A pele em tom ébano delineava os braços e pernas firmes Dele. Trajava nada mais que um saiote de palha adornada com pedras brancas. Seus cabelos eram crespos e longos, trançados sobre o ombro como uma juba negra. O olhos, ah, os olhos. Castanhos avermelhados e desejosos por sangue. Impunha respeito e medo. A face severa parecia castigada pelo sol. Ao lado do olho esquerdo havia uma cicatriz profunda que prolongava-se em direção ao queixo. Estava de pé, também coberto - embora apenas até os joelhos por sua altura - pela savana dourada que se estendia até o limite do horizonte. O sol já se escondia por detrás dos montes ao longe quando ela começou a falar.


- Ọba kiniun, Ọba ti Savannah. Honra-me com tua hospitalidade. Honra-me com teus ouvidos atentos. Sou Hadiya, Sussurros do Vento, Guardiã da Palavra e do Ma’at, Fostern dentre os Peregrinos Silenciosos.

A mulher negra com o tecido rubro sobre a cabeça e incontáveis colares de contas ao redor do pescoço abaixou levemente a face e inclinou-a para o lado. Expunha sua jugular para Ele. Notou, neste momento, que abaixo da vegetação amarelada uma dezena de silhuetas indistintas moviam-se lentamente e em absoluto silêncio. Estavam circundando-a.

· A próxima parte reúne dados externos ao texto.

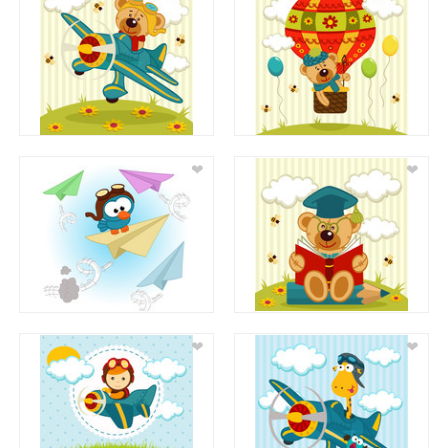
❤
❤
❤
❤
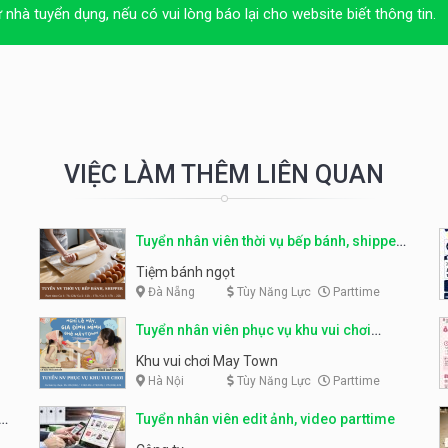
ừ nhà tuyển dụng, nếu có vui lòng báo lại cho website biết thông tin.
VIỆC LÀM THÊM LIÊN QUAN
Tuyển nhân viên thời vụ bếp bánh, shipper
parttime
Tiệm bánh ngọt
Đà Nẵng
Tùy Năng Lực
Parttime
Tuyển nhân viên phục vụ khu vui chơi
parttime linh động
Khu vui chơi May Town
Hà Nội
Tùy Năng Lực
Parttime
e
Tuyển nhân viên edit ảnh, video parttime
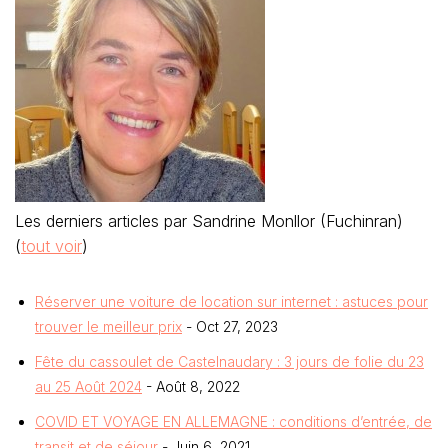
Les derniers articles par Sandrine Monllor (Fuchinran)
(
tout voir
)
Réserver une voiture de location sur internet : astuces pour
trouver le meilleur prix
- Oct 27, 2023
Fête du cassoulet de Castelnaudary : 3 jours de folie du 23
au 25 Août 2024
- Août 8, 2022
COVID ET VOYAGE EN ALLEMAGNE : conditions d’entrée, de
transit et de séjour
- Juin 6, 2021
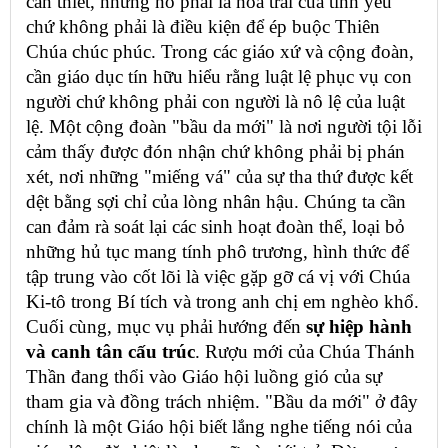
cần thiết, nhưng nó phải là hoa trái của tình yêu
chứ không phải là điều kiện để ép buộc Thiên
Chúa chúc phúc. Trong các giáo xứ và cộng đoàn,
cần giáo dục tín hữu hiểu rằng luật lệ phục vụ con
người chứ không phải con người là nô lệ của luật
lệ. Một cộng đoàn "bầu da mới" là nơi người tội lỗi
cảm thấy được đón nhận chứ không phải bị phán
xét, nơi những "miếng vá" của sự tha thứ được kết
dệt bằng sợi chỉ của lòng nhân hậu. Chúng ta cần
can đảm rà soát lại các sinh hoạt đoàn thể, loại bỏ
những hủ tục mang tính phô trương, hình thức để
tập trung vào cốt lõi là việc gặp gỡ cá vị với Chúa
Ki-tô trong Bí tích và trong anh chị em nghèo khổ.
Cuối cùng, mục vụ phải hướng đến
sự hiệp hành
và canh tân cấu trúc
. Rượu mới của Chúa Thánh
Thần đang thổi vào Giáo hội luồng gió của sự
tham gia và đồng trách nhiệm. "Bầu da mới" ở đây
chính là một Giáo hội biết lắng nghe tiếng nói của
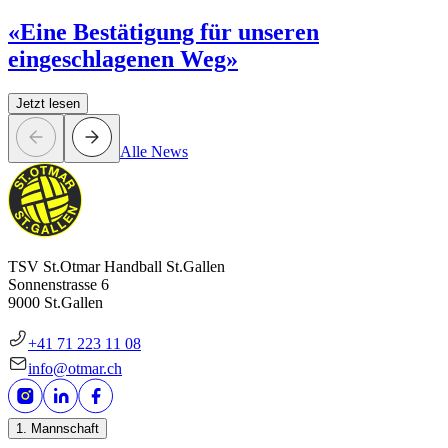
«Eine Bestätigung für unseren
eingeschlagenen Weg»
Jetzt lesen
Alle News
TSV St.Otmar Handball St.Gallen
Sonnenstrasse 6
9000 St.Gallen
+41 71 223 11 08
info@otmar.ch
1. Mannschaft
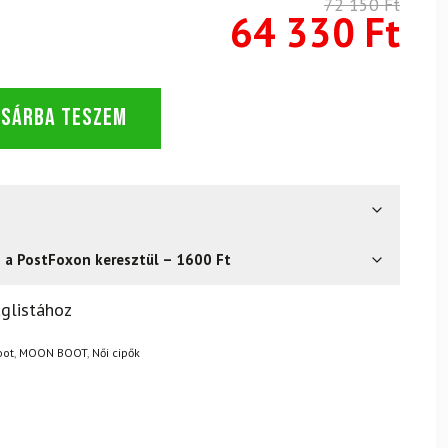
72 150 Ft
64 330 Ft
OSÁRBA TESZEM
s a PostFoxon keresztül – 1600 Ft
? Semmi gond – a terméket egyszerűen visszaküldheti 14
glistához
.
Mik a visszaküldés feltételei?
oot
,
MOON BOOT
,
Női cipők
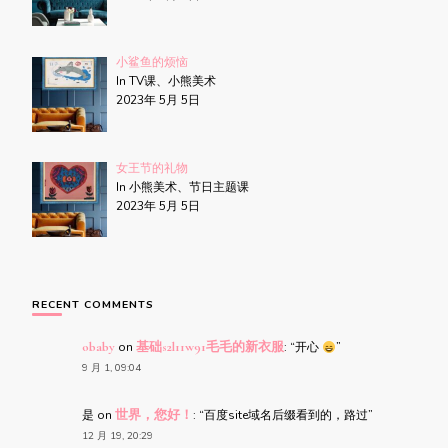
小鲨鱼的烦恼
In TV课、小熊美术
2023年 5月 5日
女王节的礼物
In 小熊美术、节日主题课
2023年 5月 5日
RECENT COMMENTS
obaby
on
基础s2l11w91毛毛的新衣服
: “
开心
”
9 月 1, 09:04
是
on
世界，您好！
: “
百度site域名后缀看到的，路过
”
12 月 19, 20:29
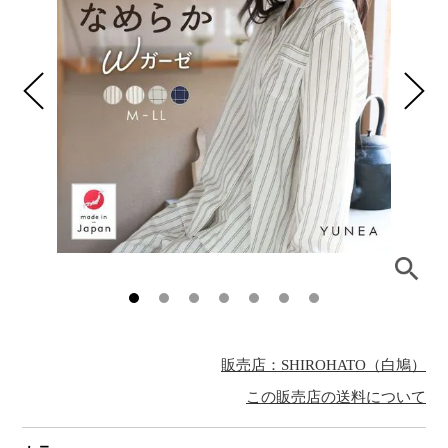
販売店：SHIROHATO（白鳩）
この販売店の送料について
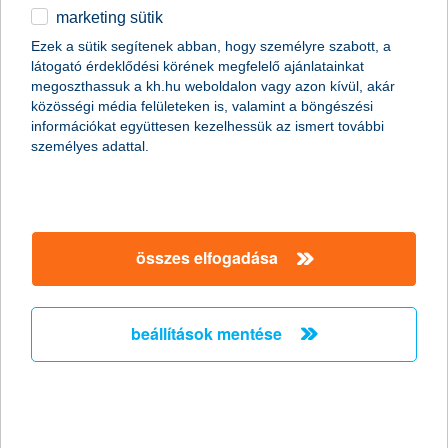
beszerzéséről, a kinőtt ruhák pótlásáról is szól, ami nem
marketing sütik
egyéb
csupán lelkileg megterhelő, hanem jelentős kiadásokkal is
Ezek a sütik segítenek abban, hogy személyre szabott, a
együtt jár. Ezekkel a költségekkel persze jó előre
látogató érdeklődési körének megfelelő ajánlatainkat
számolunk, számos olyan beruházásra is sor kerülhet
English
megoszthassuk a kh.hu weboldalon vagy azon kívül, akár
azonban, melyekre nem biztos, hogy gondoltunk – lássuk,
közösségi média felületeken is, valamint a böngészési
mire érdemes felkészülni annak érdekében, hogy a
információkat együttesen kezelhessük az ismert további
tanévkezdés senkit ne érhessen hidegzuhanyként.
személyes adattal.
összes elfogadása
beállítások mentése
mivel jár az iskolakezdés?
Mielőtt bemutatnánk az iskolakezdéssel felmerülő váratlan
költségeket, érdemes megvizsgálni azt is, amire minden szülő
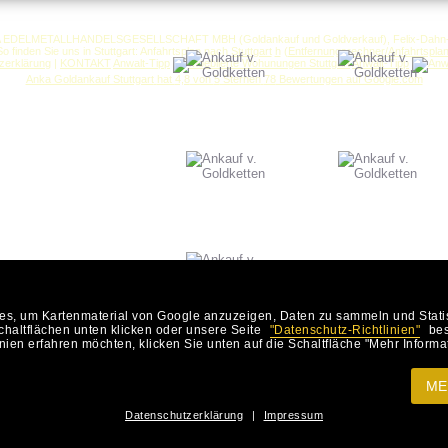
A EDELMETALLHANDELSGESELLSCHAFT MBH (Goldankauf und Goldverkauf), Felix-Dahn-Str
So finden Sie uns in Stuttgart: Anfahrtsplan nach
Stuttgart
h
(
Entfernungsrechner/Anfahrtspla
zerklärung
|
KONTAKT
Anwalt-Tipp
Anwalt-Tipp
Anka Goldankauf Stuttgart
hat
4,8
von
5
Sternen
78
Bewertungen auf Google.com
, um Kartenmaterial von Google anzuzeigen, Daten zu sammeln und Statisti
haltflächen unten klicken oder unsere Seite
"Datenschutz-Richtlinien"
bes
ien erfahren möchten, klicken Sie unten auf die Schaltfläche "Mehr Informa
Gold ist ein wertvoller Rohstoff. Vielleicht 
(wie z.B. Goldketten, Goldcolliers, Gold Arm
ME
nutzlos im Schmuckkästchen rumliegen.
Datenschutzerklärung
|
Impressum
Preise anzeigen
Mehr Go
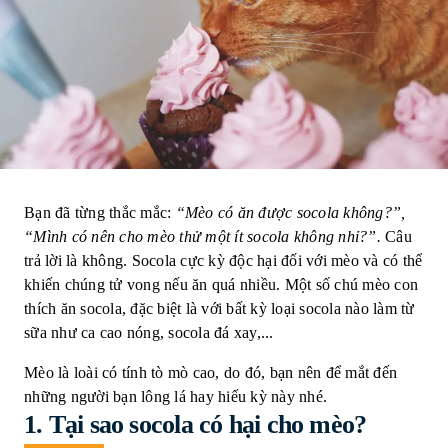
Bạn đã từng thắc mắc:
“Mèo có ăn được socola không?”,
“Mình có nên cho mèo thử một ít socola không nhỉ?”.
Câu
trả lời là không. Socola cực kỳ độc hại đối với mèo và có thể
khiến chúng tử vong nếu ăn quá nhiều. Một số chú mèo con
thích ăn socola, đặc biệt là với bất kỳ loại socola nào làm từ
sữa như ca cao nóng, socola đá xay,...
Mèo là loài có tính tò mò cao, do đó, bạn nên để mắt đến
những người bạn lông lá hay hiếu kỳ này nhé.
1. Tại sao socola có hại cho mèo?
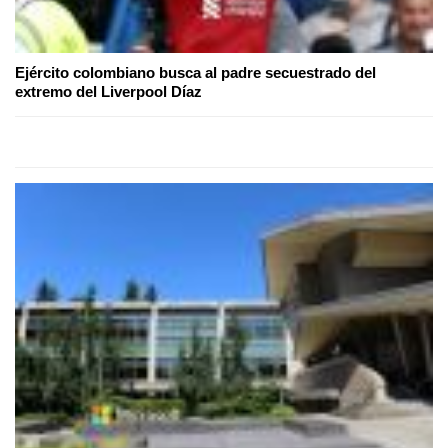
Ejército colombiano busca al padre secuestrado del
extremo del Liverpool Díaz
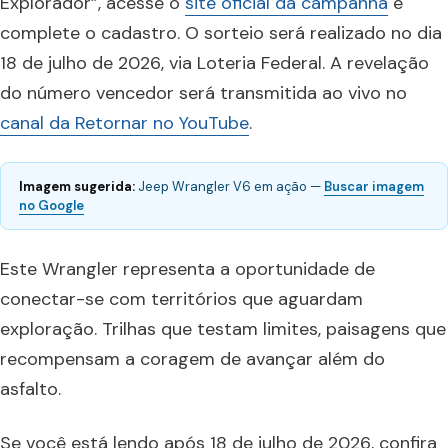
Explorador”, acesse o
site oficial da campanha
e
complete o cadastro. O sorteio será realizado no dia
18 de julho de 2026, via Loteria Federal. A revelação
do número vencedor será transmitida ao vivo no
canal da Retornar no YouTube
.
Imagem sugerida:
Jeep Wrangler V6 em ação —
Buscar imagem
no Google
Este Wrangler representa a oportunidade de
conectar-se com territórios que aguardam
exploração. Trilhas que testam limites, paisagens que
recompensam a coragem de avançar além do
asfalto.
Se você está lendo após 18 de julho de 2026, confira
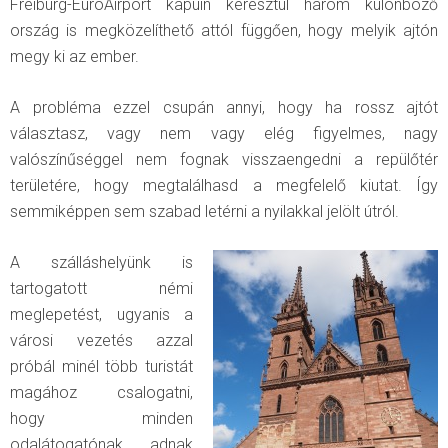
Freiburg-EuroAirport kapuin keresztül három különböző
ország is megközelíthető attól függően, hogy melyik ajtón
megy ki az ember.
A probléma ezzel csupán annyi, hogy ha rossz ajtót
választasz, vagy nem vagy elég figyelmes, nagy
valószínűséggel nem fognak visszaengedni a repülőtér
területére, hogy megtalálhasd a megfelelő kiutat. Így
semmiképpen sem szabad letérni a nyilakkal jelölt útról.
A szálláshelyünk is
tartogatott némi
meglepetést, ugyanis a
városi vezetés azzal
próbál minél több turistát
magához csalogatni,
hogy minden
odalátogatónak adnak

- Venho d'onde jamais retornarei, com más novas que atravessarão o tempo. Nosso lar se foi e à ele perdemos. Os nossos, os que caminham e aqueles que virão, jamais encontrarão descanso às margens do grande rio. Os que se foram, aqueles que nos guiavam do outro lado, não mais nos alcançarão. Estamos sós. Estaremos sempre sós.

- A Serpente nos lavou a alma, retirando dela o nosso pertencimento ao rio. Ao vento fomos jogados, ao vento pertencemos e, ao vento, levaremos as más novas que se avolumam.


As silhuetas abaixo da relva dourada afastavam-se, permitiam que ela continuasse. O homem mantinha-se em silêncio, fitando-a com os olhos que já cintilavam em rubro refletindo o sol baixo no horizonte. Ela continuou.


- As tribos enfrentam os que deveriam ser protegidos, pois há muito os castigam e agora levantaram-se contra nós. Não mais nos temem e nos enfrentam. Não podem, mas o fazem. Sangue, morte e mácula espalham-se. Ao leste os filhos do Grifo massacram vilas inteiras, certos de que sua tarefa findou. Discutem, os outros, sobre a necessidade da Lei. Deliberam, sobre todos, o caminho a ser tomado. Virão às suas terras, Ọba ti Savannah, e será este o dia na qual as terras não mais lhe pertencerão. Assim a coruja vislumbra, assim a sua filha lhe traz.

- Com o vento que me trouxe, o deixo.


Uma vez mais, curvou-se em respeito àquele que a ouvia e, ao erguer os olhos, notou estar sozinha. A noite já havia caído e  luna em seu esplendor maior a brilhar no céu estrelado era a sua única companheira em meio àquela savana.